The author, Kelly Harding, is an M.D. and board-certified psychiatrist at Columbia University Irving Medical Center. She’s spent more than a decade investigating the connection between mind and body, and its impact on health. Medicine, Dr. Harding asserts, is not simply the absence of disease. She describes two patients, one of whom appeared to be free of disease but who, at the age of forty-three, looked withered and acted much older. “She moved slowly and sighed when she sat down. At each clinical visit, she said she felt “foggy” and exhausted all the time.” She was debilitated by aches and pains.
The other patient was a much older woman who had pancreatic cancer and had “traveled a long road through surgery, chemotherapy, and radiation.” But despite all that, she “looked radiant, and seemed surprisingly youthful.” She was cheerful, sociable, and had few physical complaints.
The difference, Dr.
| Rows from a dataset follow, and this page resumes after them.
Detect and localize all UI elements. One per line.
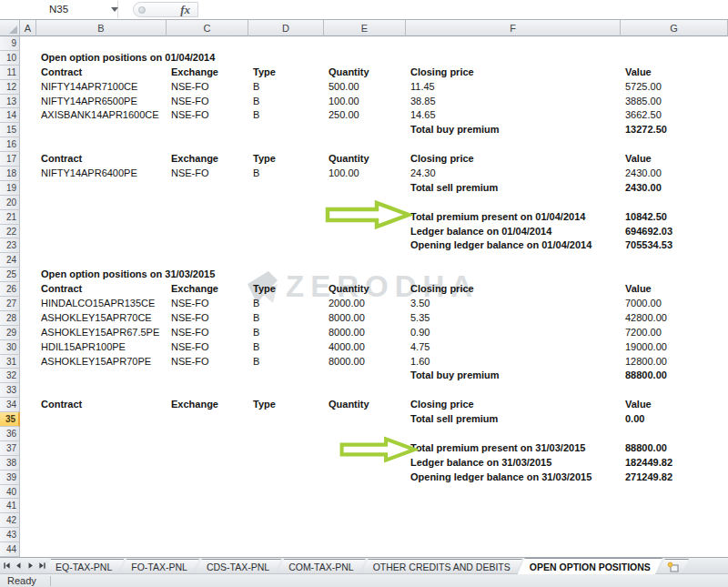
cell-E34[interactable]: Quantity: [324, 398, 369, 412]
insert-function-icon[interactable]: fx: [180, 3, 190, 17]
cell-C29[interactable]: NSE-FO: [167, 326, 209, 340]
cell-G37[interactable]: 88800.00: [621, 441, 667, 456]
row-header-39[interactable]: 39: [0, 471, 20, 485]
cell-D12[interactable]: B: [248, 80, 259, 95]
cell-F34[interactable]: Closing price: [406, 398, 474, 412]
worksheet-grid[interactable]: ABCDEFG 91011121314151617181920212223242…: [0, 20, 728, 557]
row-header-26[interactable]: 26: [0, 282, 20, 297]
cell-D18[interactable]: B: [248, 167, 259, 181]
cell-G32[interactable]: 88800.00: [621, 369, 667, 383]
cell-G13[interactable]: 3885.00: [621, 95, 662, 109]
cell-B26[interactable]: Contract: [36, 282, 82, 297]
row-header-34[interactable]: 34: [0, 398, 20, 412]
row-header-43[interactable]: 43: [0, 528, 20, 542]
cell-G15[interactable]: 13272.50: [621, 123, 667, 137]
first-sheet-button[interactable]: [2, 559, 12, 572]
row-header-14[interactable]: 14: [0, 108, 20, 123]
column-header-A[interactable]: A: [20, 20, 36, 36]
row-header-28[interactable]: 28: [0, 311, 20, 326]
row-header-41[interactable]: 41: [0, 499, 20, 513]
cell-F11[interactable]: Closing price: [406, 66, 474, 80]
cell-F29[interactable]: 0.90: [406, 326, 430, 340]
cell-G39[interactable]: 271249.82: [621, 471, 672, 485]
cell-F22[interactable]: Ledger balance on 01/04/2014: [406, 225, 551, 239]
cell-B11[interactable]: Contract: [36, 66, 82, 80]
cell-F31[interactable]: 1.60: [406, 355, 430, 369]
cell-E31[interactable]: 8000.00: [324, 355, 365, 369]
cell-G22[interactable]: 694692.03: [621, 225, 672, 239]
sheet-tab-open-option-positions[interactable]: OPEN OPTION POSITIONS: [518, 558, 662, 574]
cell-G38[interactable]: 182449.82: [621, 456, 672, 471]
cell-D27[interactable]: B: [248, 297, 259, 311]
row-header-11[interactable]: 11: [0, 66, 20, 80]
cell-G31[interactable]: 12800.00: [621, 355, 667, 369]
next-sheet-button[interactable]: [25, 559, 35, 572]
select-all-corner[interactable]: [0, 20, 20, 36]
cell-G29[interactable]: 7200.00: [621, 326, 662, 340]
cell-F39[interactable]: Opening ledger balance on 31/03/2015: [406, 471, 592, 485]
cell-C31[interactable]: NSE-FO: [167, 355, 209, 369]
cell-C13[interactable]: NSE-FO: [167, 95, 209, 109]
cell-E17[interactable]: Quantity: [324, 152, 369, 167]
cell-E26[interactable]: Quantity: [324, 282, 369, 297]
cell-B12[interactable]: NIFTY14APR7100CE: [36, 80, 137, 95]
cell-D31[interactable]: B: [248, 355, 259, 369]
cell-F13[interactable]: 38.85: [406, 95, 436, 109]
column-header-B[interactable]: B: [36, 20, 167, 36]
cell-G28[interactable]: 42800.00: [621, 311, 667, 326]
cell-D28[interactable]: B: [248, 311, 259, 326]
cell-F27[interactable]: 3.50: [406, 297, 430, 311]
name-box-dropdown-icon[interactable]: [111, 7, 118, 12]
cell-E27[interactable]: 2000.00: [324, 297, 365, 311]
cell-G18[interactable]: 2430.00: [621, 167, 662, 181]
cell-C11[interactable]: Exchange: [167, 66, 218, 80]
sheet-tab-eq-tax-pnl[interactable]: EQ-TAX-PNL: [44, 559, 124, 574]
cell-F18[interactable]: 24.30: [406, 167, 436, 181]
cell-F37[interactable]: Total premium present on 31/03/2015: [406, 441, 585, 456]
sheet-tab-other-credits-and-debits[interactable]: OTHER CREDITS AND DEBITS: [361, 559, 522, 574]
cell-F35[interactable]: Total sell premium: [406, 412, 498, 427]
cell-B13[interactable]: NIFTY14APR6500PE: [36, 95, 137, 109]
row-header-23[interactable]: 23: [0, 238, 20, 253]
cell-B10[interactable]: Open option positions on 01/04/2014: [36, 51, 215, 66]
cell-F17[interactable]: Closing price: [406, 152, 474, 167]
cell-E29[interactable]: 8000.00: [324, 326, 365, 340]
row-header-17[interactable]: 17: [0, 152, 20, 167]
formula-input[interactable]: [199, 1, 728, 18]
cell-C30[interactable]: NSE-FO: [167, 340, 209, 355]
cell-F14[interactable]: 14.65: [406, 108, 436, 123]
cell-F19[interactable]: Total sell premium: [406, 181, 498, 196]
row-header-31[interactable]: 31: [0, 355, 20, 369]
cell-B34[interactable]: Contract: [36, 398, 82, 412]
cell-B18[interactable]: NIFTY14APR6400PE: [36, 167, 137, 181]
cell-G19[interactable]: 2430.00: [621, 181, 662, 196]
name-box[interactable]: N35: [0, 1, 118, 18]
row-header-12[interactable]: 12: [0, 80, 20, 95]
cell-F26[interactable]: Closing price: [406, 282, 474, 297]
cell-B28[interactable]: ASHOKLEY15APR70CE: [36, 311, 152, 326]
cell-B25[interactable]: Open option positions on 31/03/2015: [36, 268, 215, 282]
cell-G34[interactable]: Value: [621, 398, 652, 412]
row-header-9[interactable]: 9: [0, 36, 20, 51]
cell-G11[interactable]: Value: [621, 66, 652, 80]
row-header-42[interactable]: 42: [0, 513, 20, 528]
cell-C27[interactable]: NSE-FO: [167, 297, 209, 311]
cell-F23[interactable]: Opening ledger balance on 01/04/2014: [406, 238, 592, 253]
cell-E12[interactable]: 500.00: [324, 80, 359, 95]
column-header-C[interactable]: C: [167, 20, 248, 36]
row-header-29[interactable]: 29: [0, 326, 20, 340]
row-header-44[interactable]: 44: [0, 542, 20, 557]
cell-G21[interactable]: 10842.50: [621, 210, 667, 225]
cell-B29[interactable]: ASHOKLEY15APR67.5PE: [36, 326, 159, 340]
row-header-13[interactable]: 13: [0, 95, 20, 109]
insert-worksheet-tab[interactable]: [658, 559, 689, 574]
cell-E11[interactable]: Quantity: [324, 66, 369, 80]
cell-C17[interactable]: Exchange: [167, 152, 218, 167]
cell-G14[interactable]: 3662.50: [621, 108, 662, 123]
cell-F28[interactable]: 5.35: [406, 311, 430, 326]
cell-E13[interactable]: 100.00: [324, 95, 359, 109]
cell-B27[interactable]: HINDALCO15APR135CE: [36, 297, 155, 311]
cell-C18[interactable]: NSE-FO: [167, 167, 209, 181]
row-header-15[interactable]: 15: [0, 123, 20, 137]
row-header-21[interactable]: 21: [0, 210, 20, 225]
Harding suggests, was that the first patient was buoyed by strolls with her son, a sense of community, and favorite hobbies, while the second suffered from isolation, missing her favorite cousin who had moved away, and a lack of engagement at work.
Dr. Harding cites a paper by Dr. George Engel, an internist at the University of Rochester School of Medicine, published in Science in 1977. In it he “questioned the widely held belief in American medicine that biology alone explains human illness.”
Dr. Engle saw medicine marching along a narrowly focused quest for physical markers of disease divorced from the broader context of human life. He warned that the ideology of the entrenched biomedical model was the “crippling flaw” of the field and not enough to explain human health. An incomplete truth adopted as a dangerous dogma.
In The Rabbit Effect, Dr. Harding endeavors to identify the factors that are overlooked by the biomedical model. Given its title, the book is a surprisingly fact-based treatment of the various ways in which psychological, sociological and other non-biomedical factors play a role in human health. She cites hundreds of studies that provide evidence for the importance of these “hidden factors.”
I’m often struck by the degree to which the scientific community assumes that it has achieved a more or less complete understanding of the natural world, despite the fact that history is full of scientific revolutions that have turned the current consensus on its head. The medical profession is as prone to that presumption as any other. But as Dr. Harding’s book makes clear, we are a long way from deciphering the mysteries of human health, and an attachment to a strictly biomedical model for solving those mysteries is an impediment to a deeper understanding.